------ Provided material ------

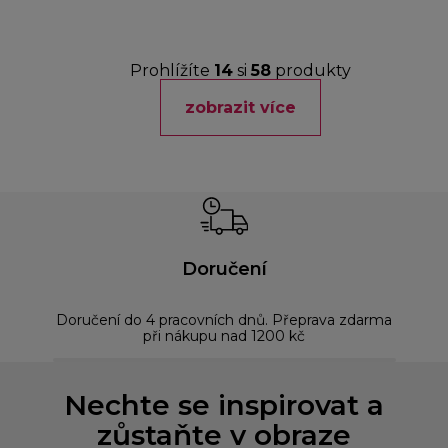
Prohlížíte
14
si
58
produkty
zobrazit více
Doručení
Doručení do 4 pracovních dnů. Přeprava zdarma
Bez
při nákupu nad 1200 kč
Nechte se inspirovat a
zůstaňte v obraze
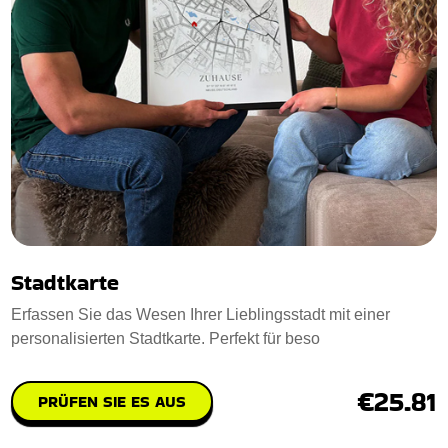
Stadtkarte
Erfassen Sie das Wesen Ihrer Lieblingsstadt mit einer
personalisierten Stadtkarte. Perfekt für beso
€25.81
PRÜFEN SIE ES AUS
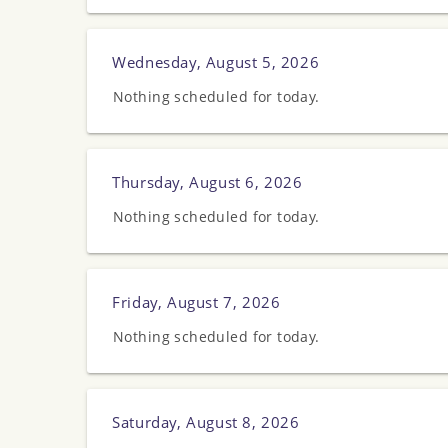
Wednesday, August 5, 2026
Nothing scheduled for today.
Thursday, August 6, 2026
Nothing scheduled for today.
Friday, August 7, 2026
Nothing scheduled for today.
Saturday, August 8, 2026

------

• **Work task**: All the records need to be repeated exactly, with the images dropped.

• **Reply to the exercise**:
Prohlížíte
14
si
58
produkty
zobrazit více
Doručení
Doručení do 4 pracovních dnů. Přeprava zdarma
Bez
při nákupu nad 1200 kč
Nechte se inspirovat a
zůstaňte v obraze
Stadtkarte
Erfassen Sie das Wesen Ihrer Lieblingsstadt mit einer
personalisierten Stadtkarte. Perfekt für beso
€25.81
PRÜFEN SIE ES AUS
Wednesday, August 5, 2026
Nothing scheduled for today.
Thursday, August 6, 2026
Nothing scheduled for today.
Friday, August 7, 2026
Nothing scheduled for today.
Saturday, August 8, 2026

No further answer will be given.